Salah satu zat terapi target penghambat transduksi sinyal untuk kanker paru adalah afatinib. Zat ini sudah diizinkan beredar di lebih dari 40 negara, termasuk Jepang, Taiwan, Kanada, Meksiko, Amerika Serikat dan negara-negara Uni Eropa.
Analisis terbaru menunjukkan, afatinib bisa menurunkan 19 persen risiko kematian pada kanker paru bukan sel kecil (NSCLC) dengan mutasi epidermal growth factor receptor (EFGR) berupa delesi pada ekson 19 ataupun ekson 21. Pasien hidup rata-rata 3 bulan lebih lama jika mulai pengobatan dengan afatinib dibandingkan yang mulai dengan kemoterapi. Hal itu diumumkan pada pertemuan Perkumpulan Onkologi Klinik Amerika (ASCO) pada 30 mei-3 juni 2014.
Peneliti utama Prof James Chin-Hsin Yang dari RS Universitas Nasional Taiwan menyatakan, “hasil dua uji afatinib yang independen menunjukkan, pemakaian afatinib sebagai obat lini pertama bisa memperpanjang usia pasien kanker paru dengan mutasi EFGR delesi exon 19 dibandingkan kemoterapi.” Waktu kesintasan (survival) pasien sejak diobati sampai meninggal rata-rata lebih panjang satu tahun dibandingkan pasien yang mengawali dengan kemoterapi.
Prof Martin Schuler dari Pusat Kanker Jerman Barat di RS Universitas Essen, Jerman, yang juga peneliti utama menyatakan, “melanjutkan terapi afatinib bersama kemoterapi jika afatinib saja tak mempan, bisa memperpanjang usia pasien dibanding penghentian afatinib dan hanya memakai kemoterapi.”
Sebagai gambaran, 47 persen pasien yang diterapi dengan afatinib dan kemoterapi bertahan hidup dan tak kambuh seusia satu tahun diterapi. Pasien yang hanya dikemoterapi, hanya 2 persen bertahan hidup. Pasien yang tumornya mengecil 2-3 kali lebih banyak pada kombinasi afatinib dan kemoterapi.
Efek samping afatinib yang umum adalah diare, ruam kulit, jerawat, radang mulut dan tenggorokan.
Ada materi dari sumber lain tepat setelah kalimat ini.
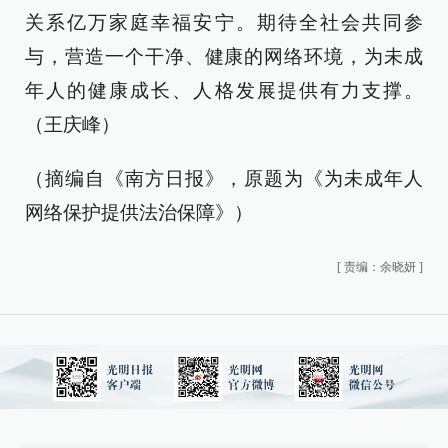
关系亿万家庭幸福安宁。期待全社会共同参
与，营造一个干净、健康的网络环境，为未成
年人的健康成长、人格发展提供有力支撑。
（王庆峰）
（摘编自《南方日报》，原题为《为未成年人
网络保护提供法治保障》）
[
责编：余晓妍
]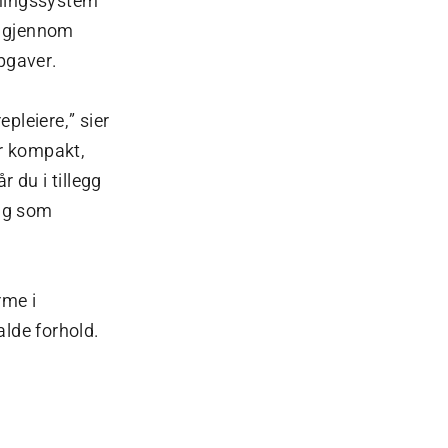
ytningssystem
t gjennom
pgaver.
pleiere,” sier
er kompakt,
a
r du i tillegg
sag som
rme i
lde forhold.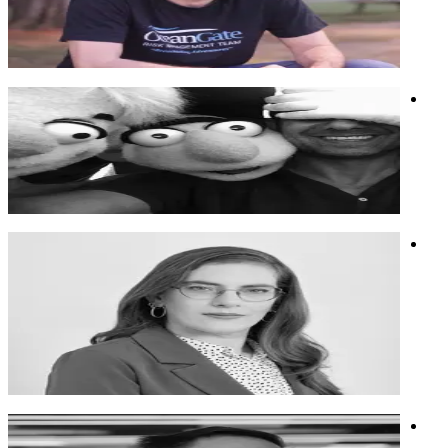
תסריטאי (מ"ק 22, שב"ס), איש קריאייטיב מנוסה ויוצר ב-AI.
מרצה ומעביר סדנאות על חיזוק יצירתיות עם AI
אנושיות ובינה
חשיבה יצירתית
קריאייטיב
יניב קציר
הופך מותגים למנהיגים ומנהיגים למותגים.
הופך מותגים למנהיגים ומנהיגים למותגים.
שיווק
חשיבה יצירתית
מיתוג
יעל שרר
מנכ"ל הלובי למלחמה באלימות מינית, משיאת משואה לשנת
2022, מומחית לניהול מערכות בריאות
מנכ"ל הלובי למלחמה באלימות מינית, משיאת משואה לשנת
2022, מומחית לניהול מערכות בריאות
חינוך
אקטיביזם
נשים
ד"ר אלישע רוזנצוויג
Adapun efek samping kemoterapi umumnya mual, muntah, nafsu makan menurun, letih dan penurunan sel darah putih.
Obat lain yang dibahas adalah nintedanib, obat oral penghambat angiogenesis menarget pada reseptor yang terlibat pembentukan pembuluh darah baru dan pertumbuhan sel kanker. Nintedanib adalah obat lini kedua setelah kemoterapi tidak mempan. Hasil uji menunjukkan, nintedanib dikombinasikan dengan kemoterapi menurunkan 17 persen kematian dibanding hanya memakai kemoterapi dan meningkatkan kesintasan pasca satu tahun terapi.
Belum populer
Di Indonesia, terapi target relatif baru dan terbatas pemakaiannya. Selain baru digunakan untuk kanker paru, harganya relatif mahal, sekitar Rp.800.000 per tablet. Meski bisa diperoleh dengan fasilitas Askes/ BPJS Kesehatan, namun disyaratkan ada diagnosis berdasar pemeriksaan histopatologi dan mutasi EFGR positif. Selain terbatasnya laboratorium pemeriksaan mutasi EFGR di Indonesia, biayanya juga mahal yakni sekitar 3.5 juta per permeriksaan.